今の義姉の様子からしても、笹百合の花は二人にとって大切な思い出があるに違いない。
シャニは自分の失態を悔やんだ。
義姉は何かに操られているかのようにふらふらと歩を進め、小さな丘ひとつを埋め尽くす笹百合畑の前にしゃがみこんだ。
まだ固く閉ざしている蕾にそっと手を触れて、
「── 私、逃げてるよね」
「え…?」
小さな呟きは聞き取りづらくて、シャニはやけに小さく見える義姉の傍に近づいた。
「……今一番辛くて心細いのはアシュヴィンなのに……本当は私が傍で支えてあげなきゃいけないのに……私は彼から逃げてるの」
「そんなこと……」
「ううん、わかってるの。
でもね……とても怖いの……目覚めた時に私を見たアシュヴィンの目が忘れられなくて……知らない他人を見るような目だったから」
「でもそれは兄様の記憶がなかったからだよ!
記憶が戻れば──」
「そうね、記憶が戻れば───
でも」
不意に言葉を切って、義姉は抱えた膝に顔を埋めた。
小さく見えた身体がますます小さくなってしまったようで、シャニは無性に切なくなった。
「─── 私もね、子供の頃の記憶がなかったの」
「えっ !?」
「私の場合は術で記憶を封じられていたんだけど、術を解かれた今でも思い出せないことがたくさんあるわ。

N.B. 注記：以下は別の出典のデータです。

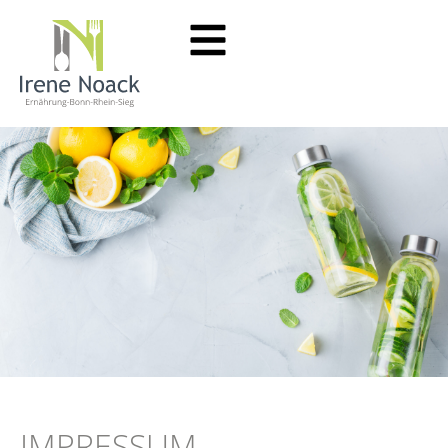
IMPRESSUM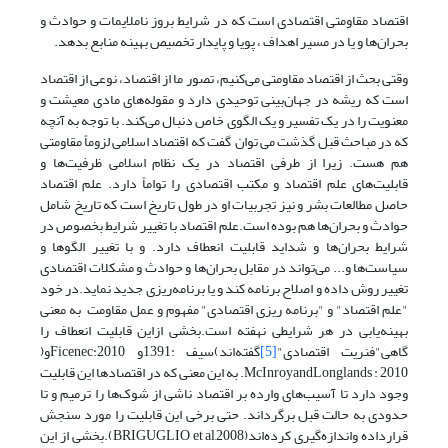
اقتصاد مقاومتی اقتصادی است که در شرایط بروز ناملایمات و حوادث و
بحران‌ها و یا در مسیر اهداف ، پویا و پایدار تخصیص بهینه منابع بدهد.
وقتی بحث از اقتصاد مقاومتی می‌کنیم، تصور ما از اقتصاد، نوعی از اقتصاد
است که ریشه در جهان‌بینی توحیدی دارد و مقوله‌های مادی معیشت و
معنویت را در یک تفسیر و یک الگوی خاص دنبال می‌کند. با توجه به آنچه
که در مباحث قبل گذشت می توان گفت که اقتصاد اسلامی لزوماً مقاومتی
هم هست. زیرا از طرفی اقتصاد در یک نظام اسلامی ظرفیت‌ها و
قابلیت‌های علم اقتصاد و مکتب اقتصادی را تواماً دارد. علم اقتصاد
حاصل مطالعات بشر و نیز تجربیات او در طول تاریخ است که تاریخ شامل
حوادث و بحران‌ها هم بوده است.علم اقتصاد با تغییر شرایط بخصوص در
شرایط بحران‌ها و شداید قابلیت انعطاف دارد. و با تغییر الگوها و
سیاست‌ها و... می‌تواند در مقابل بحران‌ها و حوادث و مشکلات اقتصادی
تغییر روش داده و اصلاح برنامه کند و یا برنامه‌ریزی جدید نماید.در خود
"علم اقتصاد" و "برنامه ریزی اقتصادی" مفهوم و عمل مقاومت به معنی
بهینه‌یابی در هر شرایطی نهفته است.بخشی ازاین قابلیت انعطاف را
گاهی"فنریت اقتصادی"
[5]
گفته‌اند)سیف :1391و Ficenec:2010و(
McInroyandLonglands : 2010. به این معنی که در اقتصادها این قابلیت
وجود دارد تا آسیب‌های وارده بر اقتصاد ناشی از شوک‌ها را ترمیم و تا
حدودی به حالت قبل برگرداند. حتی برخی این قابلیت را مورد سنجش
قرارداده واندازه‌گیری ‌کرده‌اند(BRIGUGLIO et al,2008).بخشی از این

私が中つ国の二ノ姫で、人とは違う髪と目の色を疎まれて橿原宮の奥に閉じ込められるようにして育ったこととか、橿原宮が燃えていたこととかは思い出せた。
優しかった姉様のことは思い出せても、母様のお顔は思い出せなかった。
父様のことなんてどんなお姿だったか今でもわからないままよ」
くぐもった囁き声は震えていた。
胸を押し潰されそうなほどに切なく。
「── アシュヴィンの記憶は戻ってくれると信じてる。
けど……私のことだけ思い出してもらえなかったら、って考えたら怖くて……怖くてたまらないの。
ずっとあんな目で見られることに耐えられそうになくて……逃げてるのよ」
「義姉…様……」
何と声をかければいいのだろう。
綺麗で優しくて強い義姉がそんな辛い過去を抱えていたなんて知らなかった。
戻らない記憶もあるということを知っている彼女だからこそ、来ないかもしれない最悪の事態を想像してにこんなにも怯えている。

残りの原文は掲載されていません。